Alba Akhirnya Pulang Kampung

Alba Akhirnya Pulang Kampung
info gambar utama

Alba akhirnya benar-benar pulang kampung. Orangutan albino yang berada di pusat rehabilitasi Borneo Orangutan Survival Foundation (BOSF) Nyaru Menteng, Kalimantan Tengah, itu dirilis ke Taman Nasional Bukit Baka Bukit Raya (TNBBBR), Rabu (19/12/2018). Ditemani Kika yang seusianya (6 tahun), mereka dicatat sebagai orangutan terakhir yang dilepasliarkan periode 2018.

Sejak diselamatkan 29 April 2017 di Desa Tanggirang, Kecamatan Kapuas Hulu, Kabupaten Kapuas, Kalimantan Tengah oleh Balai Konservasi Sumber Daya Alam (BKSDA) Kalteng dan BOSF, Alba yang berarti putih dalam Bahasa Latin, dirawat intensif satu tahun delapan bulan. Alba yang memiliki kelemahan pada jarak pandang akibat albimisme, disatukan dalam komplek sosialisasi 7 bersama tiga orangutan lain yaitu Kika, Radmala, dan Unyu.

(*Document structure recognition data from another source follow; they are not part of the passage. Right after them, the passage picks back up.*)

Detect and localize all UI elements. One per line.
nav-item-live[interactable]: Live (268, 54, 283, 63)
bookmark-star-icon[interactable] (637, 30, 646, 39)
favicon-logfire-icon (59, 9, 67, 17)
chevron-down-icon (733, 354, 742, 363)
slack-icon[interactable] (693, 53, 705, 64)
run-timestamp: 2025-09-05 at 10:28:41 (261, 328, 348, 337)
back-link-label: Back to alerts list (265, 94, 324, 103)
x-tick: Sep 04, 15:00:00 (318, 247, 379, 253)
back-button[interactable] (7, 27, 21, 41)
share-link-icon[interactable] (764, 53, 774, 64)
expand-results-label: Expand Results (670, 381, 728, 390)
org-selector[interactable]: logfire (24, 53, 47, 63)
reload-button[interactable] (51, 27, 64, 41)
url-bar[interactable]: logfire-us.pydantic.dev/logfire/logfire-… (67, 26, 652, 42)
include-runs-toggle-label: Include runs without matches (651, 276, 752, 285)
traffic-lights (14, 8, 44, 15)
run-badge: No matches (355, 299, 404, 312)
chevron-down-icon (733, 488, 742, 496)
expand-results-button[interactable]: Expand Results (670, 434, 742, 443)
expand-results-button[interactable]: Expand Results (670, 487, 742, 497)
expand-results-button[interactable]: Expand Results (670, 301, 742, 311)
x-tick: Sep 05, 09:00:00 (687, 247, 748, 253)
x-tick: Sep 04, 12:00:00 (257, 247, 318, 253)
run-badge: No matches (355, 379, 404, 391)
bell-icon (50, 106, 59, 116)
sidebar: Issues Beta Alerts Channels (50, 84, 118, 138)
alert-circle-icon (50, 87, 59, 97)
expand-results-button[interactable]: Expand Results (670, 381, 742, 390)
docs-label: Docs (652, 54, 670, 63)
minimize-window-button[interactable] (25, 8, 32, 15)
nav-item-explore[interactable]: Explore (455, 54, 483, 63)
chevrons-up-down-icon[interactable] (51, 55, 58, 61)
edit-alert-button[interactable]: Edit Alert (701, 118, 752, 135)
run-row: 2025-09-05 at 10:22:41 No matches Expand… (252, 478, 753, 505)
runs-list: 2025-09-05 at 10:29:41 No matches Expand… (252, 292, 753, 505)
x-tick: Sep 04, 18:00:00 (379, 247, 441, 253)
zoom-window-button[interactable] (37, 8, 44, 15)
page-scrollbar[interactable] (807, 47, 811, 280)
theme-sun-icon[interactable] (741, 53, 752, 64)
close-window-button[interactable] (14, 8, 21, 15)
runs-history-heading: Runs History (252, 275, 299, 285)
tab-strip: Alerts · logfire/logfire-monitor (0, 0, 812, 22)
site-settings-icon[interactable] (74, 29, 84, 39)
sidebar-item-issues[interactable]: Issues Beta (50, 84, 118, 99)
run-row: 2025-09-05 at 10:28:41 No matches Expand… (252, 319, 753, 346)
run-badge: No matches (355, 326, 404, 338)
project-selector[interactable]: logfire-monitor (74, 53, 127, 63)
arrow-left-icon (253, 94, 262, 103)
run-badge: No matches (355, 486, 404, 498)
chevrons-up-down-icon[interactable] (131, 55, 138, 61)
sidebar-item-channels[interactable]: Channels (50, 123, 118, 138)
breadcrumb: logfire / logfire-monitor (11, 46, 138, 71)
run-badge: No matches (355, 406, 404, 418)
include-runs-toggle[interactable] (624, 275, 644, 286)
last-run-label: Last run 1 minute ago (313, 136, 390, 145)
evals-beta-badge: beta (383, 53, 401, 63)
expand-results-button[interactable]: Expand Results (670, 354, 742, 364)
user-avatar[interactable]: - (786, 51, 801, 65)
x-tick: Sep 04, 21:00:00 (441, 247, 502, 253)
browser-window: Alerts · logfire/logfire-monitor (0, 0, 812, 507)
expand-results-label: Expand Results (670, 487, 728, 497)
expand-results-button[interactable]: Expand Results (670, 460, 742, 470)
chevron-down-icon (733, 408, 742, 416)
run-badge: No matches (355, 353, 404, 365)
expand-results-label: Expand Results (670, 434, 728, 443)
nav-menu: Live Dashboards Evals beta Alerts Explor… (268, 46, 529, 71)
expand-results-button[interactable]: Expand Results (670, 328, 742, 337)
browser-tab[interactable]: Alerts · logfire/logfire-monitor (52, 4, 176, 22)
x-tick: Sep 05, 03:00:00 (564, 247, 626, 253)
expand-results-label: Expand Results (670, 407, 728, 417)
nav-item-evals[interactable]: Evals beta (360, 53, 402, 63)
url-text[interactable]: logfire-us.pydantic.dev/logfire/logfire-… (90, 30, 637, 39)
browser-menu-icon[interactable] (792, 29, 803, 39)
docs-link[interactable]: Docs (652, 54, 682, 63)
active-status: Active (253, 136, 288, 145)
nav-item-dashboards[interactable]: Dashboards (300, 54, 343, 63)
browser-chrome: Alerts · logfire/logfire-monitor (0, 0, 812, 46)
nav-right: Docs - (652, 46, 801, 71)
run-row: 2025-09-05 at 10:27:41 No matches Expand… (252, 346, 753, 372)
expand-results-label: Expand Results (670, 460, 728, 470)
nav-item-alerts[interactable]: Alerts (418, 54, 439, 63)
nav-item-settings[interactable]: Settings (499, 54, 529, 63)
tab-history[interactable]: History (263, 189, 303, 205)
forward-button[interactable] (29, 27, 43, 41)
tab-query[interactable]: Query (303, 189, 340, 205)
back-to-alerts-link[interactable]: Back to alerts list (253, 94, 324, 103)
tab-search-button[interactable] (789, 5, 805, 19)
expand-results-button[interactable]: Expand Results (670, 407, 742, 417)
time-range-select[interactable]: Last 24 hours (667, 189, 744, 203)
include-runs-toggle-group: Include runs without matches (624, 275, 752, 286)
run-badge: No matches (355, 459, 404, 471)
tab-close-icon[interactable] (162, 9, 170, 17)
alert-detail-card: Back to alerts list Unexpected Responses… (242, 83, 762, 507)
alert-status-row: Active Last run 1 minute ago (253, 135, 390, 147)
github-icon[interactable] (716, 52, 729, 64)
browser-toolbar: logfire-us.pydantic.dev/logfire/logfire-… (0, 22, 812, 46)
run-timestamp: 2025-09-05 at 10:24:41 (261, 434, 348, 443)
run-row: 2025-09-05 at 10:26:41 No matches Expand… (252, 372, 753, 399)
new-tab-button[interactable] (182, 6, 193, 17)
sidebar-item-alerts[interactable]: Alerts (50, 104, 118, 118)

“Dulu, Alba datang dengan kondisi menyedihkan, kurus, kusam, dan lemah. Dia terpisah dari induknya dan ditangkap masyarakat,” terang dokter hewan klinik Nyaru Menteng, Agus Fabroni.

Awal masuk karantina, Alba mendapat perhatian penuh tim medis Nyaru Menteng. Dari pengamatan diketahui makannya hanya pisang, tebu dan susu. “Matanya punya kecenderungan bergerak tidak teratur (Nystgmus). Daya jangkau penglihatannya hanya 2-3 meter sehingga ia sempat dimasukkan ruang khusus sedikit paparan cahaya selama dua bulan,” ungkapnya.

Alba, orangutan albino satu-satunya di dunia. Foto: BOSF (Borneo Orangutan Survival Foundation)
info gambar

Setelah mengalami perbaikan nutrisi, postur tubuh membaik sesuai usianya. Fisiknya yang sehat berdampak pada penglihatannya yang membaik, perilaku menghindari cahaya berkurang. Sejak itu, Alba digabung dengan tiga orangutan berkarakter liar. Selama di kandang, ia gesit. Beberapa kali, ingin melepaskan diri dengan memanjat tembok dan pohon-pohon tinggi. “Kenapa Kika yang dipilih untuk dilepas bersama Alba, karena yang lain belum cukup usia,” jelasnya.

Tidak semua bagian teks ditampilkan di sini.